Background: An Accelerator Development Lab (LDA) is under advanced construction at the National Atomic Energy Commission (CNEA), Argentina. At its core, the LDA holds a high-current/low-energy deuteron accelerator and the future patient irradiation room. Surrounding them are the control room, workshops, and other public areas. A 1.45-MV electro-static-quadrupole accelerator placed in the accelerator room will generate a 30-mA deuteron beam to be transported to a ¹³C or ⁹Be target, physically placed at the irradiation room inside of a beam shaping assembly (BSA). On the target, 5–5.7×10¹² neutrons/s with energies up to ~6 MeV are produced by a (d,n) reaction (~70% of the intensity is <1 MeV). The BSA is made up of Al, Teflon^®, Pb, and boronated paraffin. The radiation sources at the LDA are (I) neutrons, (II) prompt gamma-rays from neutron-induced reactions, (III) X-rays produced in the accelerator column, and (IV) delayed gamma-rays from the decay of activated materials. The objective of this work is to estimate occupational and public doses both during and after accelerator operation and, based on these results, to establish a preliminary radiological zoning of the facility. Effective doses during routine operation were calculated throughout the LDA to support this assessment.

Methods: Neutron and photon fluxes were simulated with the MCNP6 code. Flux-to-effective dose factors were taken from the Publication 116 of the International Commission on Radiological Protection (ICRP-116). Reaction cross-sections from evaluated databases were used to calculate induced radioactivity. Routinary operation is planned as 8 hours of irradiation followed by 16 hours of downtime, totalizing 2,000 hours of irradiation per year. The adopted dose restrictions (ARs) are 0.1 and 6 mSv/y for the public and workers, respectively. Total doses are the sum of the contributions of sources 1–4.

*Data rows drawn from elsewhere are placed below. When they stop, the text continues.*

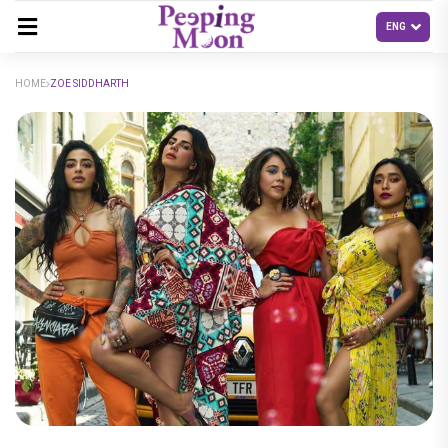
HOME
ZOE SIDDHARTH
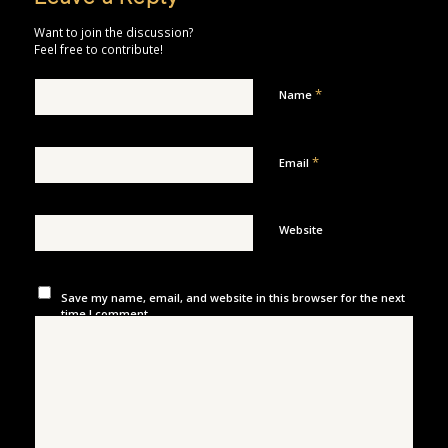
Want to join the discussion?
Feel free to contribute!
*
Name
*
Email
Website
Save my name, email, and website in this browser for the next
time I comment.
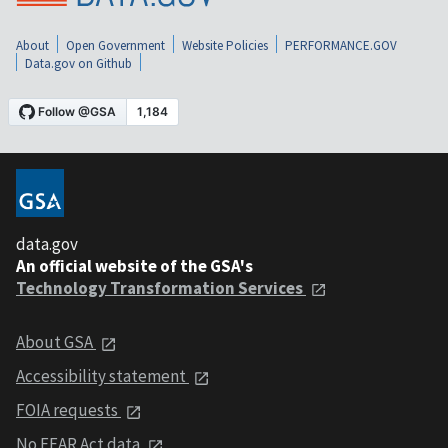
About
Open Government
Website Policies
PERFORMANCE.GOV
Data.gov on Github
data.gov
An official website of the GSA's
Technology Transformation Services
About GSA
Accessibility statement
FOIA requests
No FEAR Act data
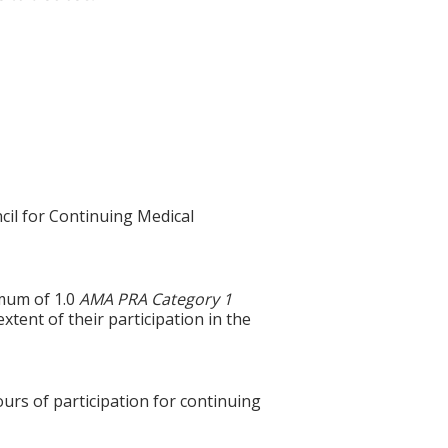
cil for Continuing Medical
imum of 1.0
AMA PRA Category 1
xtent of their participation in the
ours of participation for continuing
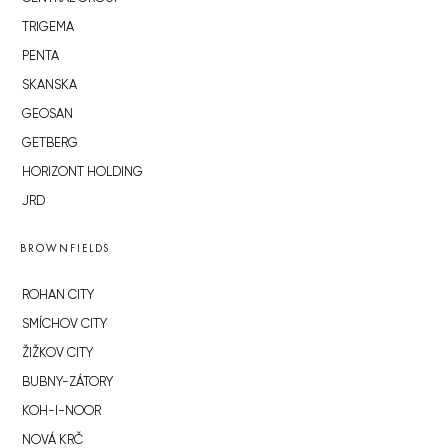
TRIGEMA
PENTA
SKANSKA
GEOSAN
GETBERG
HORIZONT HOLDING
JRD
BROWNFIELDS
ROHAN CITY
SMÍCHOV CITY
ŽIŽKOV CITY
BUBNY-ZÁTORY
KOH-I-NOOR
NOVÁ KRČ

Results: Doses during irradiation are 1 and 42 mSv/h in the accelerator and the irradiation rooms, respectively. In the peripheral rooms, doses are <0.050 mSv/y, well below the public’s AR. Right after shutting down the accelerator and next to the BSA (i.e., the most activated element), the dose is 2 mSv/h, and decays below the worker’s AR 7 hours after.

Conclusions: Effective doses on routinary operation were calculated along the LDA. In the peripheral rooms (where the public or workers will stay during irradiation), the doses fit the public’s AR, hence, can be classified as public access areas. The irradiation and the accelerator room must be classified as controlled areas, with access forbidden during irradiation and time-limited during the first hours of downtime.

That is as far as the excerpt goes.